そもそも日本では、こと庶民層においては、母系家族が基本形態となっていた。男性に対する選択権は、常に女性の側にあった。この事実を忘れてはならない。たとえば、農村共同体の大家族においては、近年まで「夜這い」等の習慣が行われており、子供は、父親が誰かというコトを問われることなく、母系の大家族の中で子育てが行われていた。男性主体の家族制度は、あくまでも「武家」に特有のものであり、鎌倉時代以降、それも支配階級の内部でのみ広まっていたにすぎない。

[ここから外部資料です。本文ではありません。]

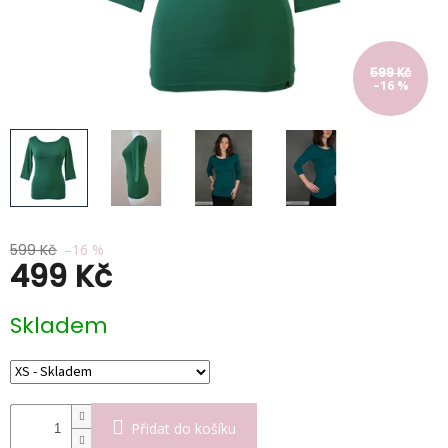
Poukazy
599 Kč
Slevy
–16 %
599 Kč
–16 %
499 Kč
Měrná
Skladem
cena:
Přidat do košíku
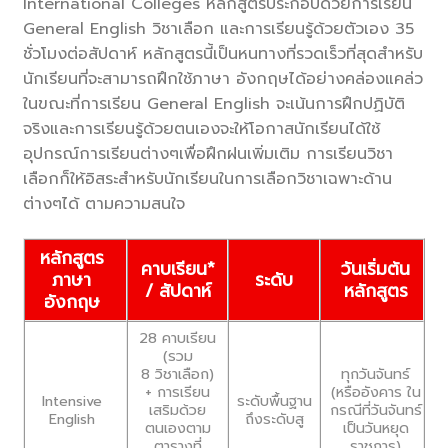
International Colleges หลักสูตรประกอบด้วยการเรียน
General English วิชาเลือก และการเรียนรู้ด้วยตัวเอง 35
ชั่วโมงต่อสัปดาห์ หลักสูตรนี้เป็นหนทางที่รวดเร็วที่สุดสำหรับ
นักเรียนที่จะสามารถฝึกใช้ภาษา อังกฤษได้อย่างคล่องแคล่ว
ในขณะที่การเรียน General English จะเน้นการฝึกปฏิบัติ
จริงและการเรียนรู้ด้วยตนเองจะให้โอกาสนักเรียนได้ใช้
อุปกรณ์การเรียนต่างๆเพื่อฝึกฝนเพิ่มเติม การเรียนวิชา
เลือกก็ให้อิสระสำหรับนักเรียนในการเลือกวิชาเฉพาะด้าน
ต่างๆได้ ตามความสนใจ
หลักสูตร
คาบเรียน*
วันเริ่มต้น
ภาษา
ระดับ
/ สัปดาห์
หลักสูตร
อังกฤษ
28 คาบเรียน
(รวม
8 วิชาเลือก)
ทุกวันจันทร์
+ การเรียน
(หรืออังคาร ใน
ระดับพื้นฐาน
Intensive
เสริมด้วย
กรณีที่วันจันทร์
ถึงระดับสู
English
ตนเองตาม
เป็นวันหยุด
ตารางที่
ราชการ)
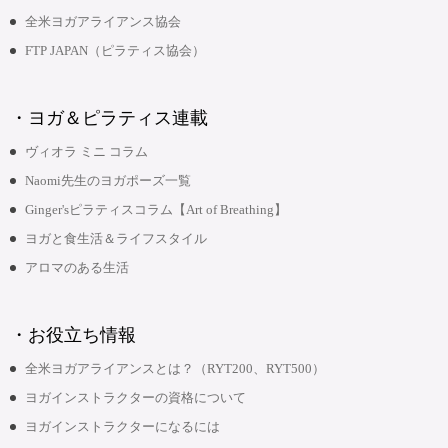
全米ヨガアライアンス協会
FTP JAPAN（ピラティス協会）
・ヨガ＆ピラティス連載
ヴィオラ ミニ コラム
Naomi先生のヨガポーズ一覧
Ginger'sピラティスコラム【Art of Breathing】
ヨガと食生活＆ライフスタイル
アロマのある生活
・お役立ち情報
全米ヨガアライアンスとは？（RYT200、RYT500）
ヨガインストラクターの資格について
ヨガインストラクターになるには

明治以降の家族制度は、伝統的な日本の家族制度とは関係なく、この「武家」的なフレームと、西欧近代の家族制度の共通集合として「創り上げられた」ものである。そもそも支配階級でも、平安時代までは母系共同体の絆が強かった。「源氏物語」でもおなじみのように、貴族においても「通い婚」が行なわれていたし、藤原氏の栄華のように外戚が権勢を振るったり、といった事実をみても、母系が基本にあったことが見て取れる。

本来なら、こういう「移入された家族制度」が機能するコトは難しい。しかし、貧しい時代においては、「まず豊かになる」ことが最優先され、そのためには多少の齟齬も問題にはならない。そればかりか、豊かになる手段という意味では、積極的に取り入れるコトもしばしば行われる。日本における明治以降の「産業社会型家族」も、その居心地や肌合いはさておき、「追いつき追い越す」ための方法論としては是認され、共有されていたと考えて間違いはない。

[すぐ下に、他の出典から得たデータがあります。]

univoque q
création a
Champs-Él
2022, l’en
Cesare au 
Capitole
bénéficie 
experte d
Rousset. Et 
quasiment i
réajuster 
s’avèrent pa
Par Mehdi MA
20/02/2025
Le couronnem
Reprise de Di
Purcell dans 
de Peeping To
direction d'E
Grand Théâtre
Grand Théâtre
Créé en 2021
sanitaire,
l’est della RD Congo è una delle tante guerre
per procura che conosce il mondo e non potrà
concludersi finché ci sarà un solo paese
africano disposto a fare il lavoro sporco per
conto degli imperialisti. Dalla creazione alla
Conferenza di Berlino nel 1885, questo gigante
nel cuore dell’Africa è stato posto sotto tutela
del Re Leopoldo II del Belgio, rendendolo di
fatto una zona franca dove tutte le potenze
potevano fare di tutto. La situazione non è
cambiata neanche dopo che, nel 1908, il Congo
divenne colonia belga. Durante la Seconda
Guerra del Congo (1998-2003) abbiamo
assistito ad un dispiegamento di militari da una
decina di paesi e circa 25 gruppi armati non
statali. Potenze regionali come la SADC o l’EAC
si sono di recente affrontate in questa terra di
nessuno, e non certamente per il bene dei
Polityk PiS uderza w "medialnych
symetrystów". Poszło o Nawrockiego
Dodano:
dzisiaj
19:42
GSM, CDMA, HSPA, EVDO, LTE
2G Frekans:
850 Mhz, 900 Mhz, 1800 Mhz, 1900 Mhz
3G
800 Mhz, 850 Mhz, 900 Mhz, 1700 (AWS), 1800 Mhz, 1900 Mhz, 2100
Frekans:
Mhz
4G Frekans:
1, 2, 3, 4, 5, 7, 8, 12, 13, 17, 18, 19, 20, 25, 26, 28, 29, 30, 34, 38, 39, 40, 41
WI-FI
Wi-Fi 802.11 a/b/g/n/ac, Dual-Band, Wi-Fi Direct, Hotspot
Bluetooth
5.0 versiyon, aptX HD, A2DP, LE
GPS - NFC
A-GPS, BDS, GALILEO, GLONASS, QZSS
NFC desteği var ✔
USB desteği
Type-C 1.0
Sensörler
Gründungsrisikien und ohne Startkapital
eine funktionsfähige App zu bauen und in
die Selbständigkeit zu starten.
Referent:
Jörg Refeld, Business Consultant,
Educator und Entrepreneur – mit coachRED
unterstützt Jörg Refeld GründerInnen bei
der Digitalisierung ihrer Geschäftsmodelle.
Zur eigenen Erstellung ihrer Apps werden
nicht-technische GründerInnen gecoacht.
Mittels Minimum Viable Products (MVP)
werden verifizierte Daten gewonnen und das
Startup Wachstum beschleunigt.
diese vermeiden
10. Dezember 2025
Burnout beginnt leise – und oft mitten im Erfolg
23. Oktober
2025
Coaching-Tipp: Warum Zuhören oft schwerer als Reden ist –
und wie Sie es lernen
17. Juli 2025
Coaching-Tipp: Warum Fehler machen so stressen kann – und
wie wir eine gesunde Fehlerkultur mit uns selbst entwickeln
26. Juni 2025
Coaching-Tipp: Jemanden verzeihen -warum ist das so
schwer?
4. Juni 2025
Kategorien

20世紀型の社会規範が意味を失い、21世紀型の新しいスキームが求められている以上、家族制度も同じコトである。そして、21世紀型のスキームは、産業社会的な世界均一のスケール性を求めるものではなく、より伝統に根ざした、新しい共同体構造の再建にこそ求められる。これを前提に考えなくては、少子化の問題は解決しない。さて少子化の問題は、分解して考えると、結婚率の低下と、子作りへのモチベーションの低下に分けて考えることができる。それぞれについて、産業社会的な家族のあり方をチャラにして、ゼロからありうべき姿を考える必要がある。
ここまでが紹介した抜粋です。